On a 99° day, with little to no wind, humidity or shade, the surface temperature of an asphalt parking lot is 160° At this temperature, it takes LESS THAN 60 seconds for blistering, burns and permanent damage to occur.
Don’t make your dog do the hot cement quickstep! www.petsitusa.com
It’s too easy to forget just how hot surfaces can get in the summer when we always have shoes on to protect our feet. Take time to do the 5 second test. Place the back of your hand firmly on the surface for 5 seconds. If it is too hot for your hand, it is too hot for your dog’s paws. Take your dogs for their walks in the early morning before the sidewalks and streets have had a chance to heat up. If you must get your dog across a parking lot in the summer; perhaps to a vet, grooming or training appointment, carry them if their size allows or invest in special summer booties to protect your dogs feet. Make sure the booties have a durable sole and are mesh on the top so that your dogs paws can ‘breath’. If you like to hike with your dog remember, gravel and rock surfaces can get just as hot as asphalt and they can also cut or injure your dog’s paws. If you can’t hike that trail barefoot, don’t expect your dog to.
I don’t like to jump on my soap box about things but when it comes to our animals, I feel compelled to speak up for them.

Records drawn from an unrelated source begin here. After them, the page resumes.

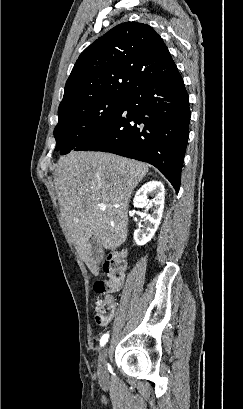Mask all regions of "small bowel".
<instances>
[{"label":"small bowel","mask_w":243,"mask_h":409,"mask_svg":"<svg viewBox=\"0 0 243 409\" xmlns=\"http://www.w3.org/2000/svg\"><path fill=\"white\" fill-rule=\"evenodd\" d=\"M108 299L110 300V301H112V298L109 296L108 297ZM113 302V301H112ZM113 307H114V315H113V317L115 316V314H116V307H115V305L113 304Z\"/></svg>","instance_id":"1"}]
</instances>
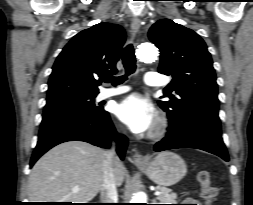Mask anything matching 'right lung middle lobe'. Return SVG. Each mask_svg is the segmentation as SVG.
Segmentation results:
<instances>
[{"mask_svg":"<svg viewBox=\"0 0 253 205\" xmlns=\"http://www.w3.org/2000/svg\"><path fill=\"white\" fill-rule=\"evenodd\" d=\"M94 96H76L48 101L45 105L44 113L71 112L82 115H96L103 109L96 107Z\"/></svg>","mask_w":253,"mask_h":205,"instance_id":"obj_1","label":"right lung middle lobe"}]
</instances>
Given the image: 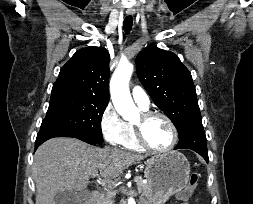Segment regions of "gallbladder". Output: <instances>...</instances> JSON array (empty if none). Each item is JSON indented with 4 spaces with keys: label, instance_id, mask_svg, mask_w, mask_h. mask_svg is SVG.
Returning <instances> with one entry per match:
<instances>
[{
    "label": "gallbladder",
    "instance_id": "gallbladder-1",
    "mask_svg": "<svg viewBox=\"0 0 253 204\" xmlns=\"http://www.w3.org/2000/svg\"><path fill=\"white\" fill-rule=\"evenodd\" d=\"M89 197L90 192L85 189L80 192L60 191L56 193L54 200L55 204H85Z\"/></svg>",
    "mask_w": 253,
    "mask_h": 204
}]
</instances>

Dogs will do anything to be with you. They love you. They want to join you on your adventures and have fun with you. BUT, much like parenting, your primary responsibility to that living creature is first and foremost, their well-being and safety. That is your job as a pet owner; regardless of how much you WANT to do something or think your dog WANTS to do something, you must gather the facts and make the decisions that protect your pooch…PLEASE.